【超超短編小説】蟲の影
久しぶりに晴れた祝日の昼は、それでも寒さのせいなのか町に人気は少なかった。
連休も最終日となれば、明日からの学校や労働に備えて大人しくしている人が多いのだろう。
町内スピーカーの割れた音が不明瞭な警告を発した直、空高く大きな鬼蟲が飛んで行くのが見えた。
バリバリと叩きつけるような音で飛ぶその巨大な翅が起こした風で窓ガラスは大きく揺れた。

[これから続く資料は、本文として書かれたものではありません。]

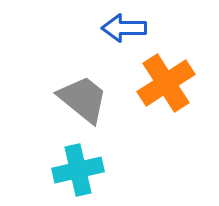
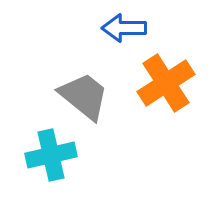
gray trapezoid: moved 1 px right, 3 px up
cyan cross: moved 27 px left, 15 px up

時計を見るとなるほど、そろそろ樹液が供給される時間だ。
あと何匹か飛んで行くだろう。その前に雨戸を閉めておかなきゃならない。
自転車を担いで部屋を出ようとする俺の背中に女が声をかけた。
「どうしても行くの」
俺は振り向かずに答えた。
「あぁ」
「そう。今年は鬼山竜蝿が少ないみたいだから、鬼雀蜂に気をつけてね」
「あぁ、分かった」
俺はビンディングシューズのラチェットを回しながら振り向かずに答えた。
部屋に戻った時、女はまだいるだろうか。
カーボン製の車体を肩に担いで階段を降りる。爪先の上がった靴だと昇り降りがし辛い。
そろそろキャンディー式に交換しようと思った。その資金を稼ぐ為にも、巨蟲たちの破片を集めなきゃならない。
討伐ギルドにでも加入するべきだろうか。
しかし横の繋がりとか縦社会とか、考えるだけで面倒くさい。だから貧しいのだとも言えるけれど。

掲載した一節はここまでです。